Your page could have the best content on the internet and it won't rank if Google hasn't found it yet. Sounds obvious, but you'd be surprised how often this is the actual problem. Not weak content. Not missing backlinks. Just pages that Google literally doesn't know exist.
How Google Discovers Your Pages
Crawling is how Google finds content. It sends out bots, primarily Googlebot, that follow links from page to page across the web. Think of it like a spider moving through a web, except the web is billions of interconnected pages and the spider is an automated program that reads HTML.
Googlebot starts with a list of known URLs and your XML sitemap (if you've submitted one through Search Console). It visits each URL, reads the page content, finds all the links on that page, and adds those new URLs to its queue. Then it visits those, reads those, finds more links. The process never really stops.
Indexing is what happens after crawling. Once Googlebot reads a page, it processes the content, understands what the page is about, evaluates its quality, and decides whether to store it in Google's index. The index is essentially a massive database of every page Google knows about and considers worth keeping. When someone searches, Google queries its index, not the live web.

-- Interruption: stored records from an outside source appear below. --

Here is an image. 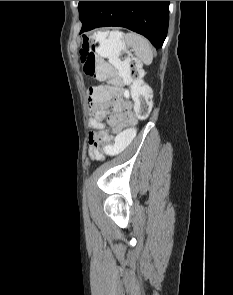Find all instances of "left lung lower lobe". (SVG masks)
Returning <instances> with one entry per match:
<instances>
[{
	"mask_svg": "<svg viewBox=\"0 0 233 295\" xmlns=\"http://www.w3.org/2000/svg\"><path fill=\"white\" fill-rule=\"evenodd\" d=\"M169 1H97L81 32L97 27H125L162 46L168 29Z\"/></svg>",
	"mask_w": 233,
	"mask_h": 295,
	"instance_id": "1",
	"label": "left lung lower lobe"
}]
</instances>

Not every crawled page gets indexed. Google might skip it if the content is too thin, duplicated from another page, blocked by a noindex tag, or simply deemed low quality. Getting crawled is step one. Getting indexed is step two. Neither is guaranteed.
When Things Go Wrong
The most common crawling issue is accidental blocking. A single line in your robots.txt file can tell Googlebot to ignore entire sections of your site. Developers sometimes add these during staging and forget to remove them at launch. We've seen it happen on sites with hundreds of pages. Months of content, completely invisible.
Orphan pages are another frequent problem. These are pages with no internal links pointing to them. If nothing links to a page, Googlebot might never discover it, even if it exists on your server. An XML sitemap helps, but internal linking is the more reliable solution.
JavaScript-heavy sites can cause rendering issues. Googlebot can execute JavaScript, but it doesn't always do it immediately or perfectly. If your content loads only after client-side rendering, there's a delay before Google sees it. For critical pages, server-side rendering is safer.
Checking Your Crawl and Index Health
Google Search Console's Coverage report is your starting point. It shows exactly how many pages are indexed, how many are excluded, and the specific reasons for exclusion. Check it monthly at minimum.
The URL Inspection tool lets you check individual pages. It tells you whether a URL is indexed, when it was last crawled, and whether Google encountered any issues. If you've published a new page and need it indexed quickly, you can request indexing directly through this tool.
For larger sites, regular crawl audits with tools like Screaming Frog surface problems at scale: broken links, redirect chains, orphan pages, duplicate content. The bigger your site, the more things break without anyone noticing. Fix them before Google has to figure it out on its own.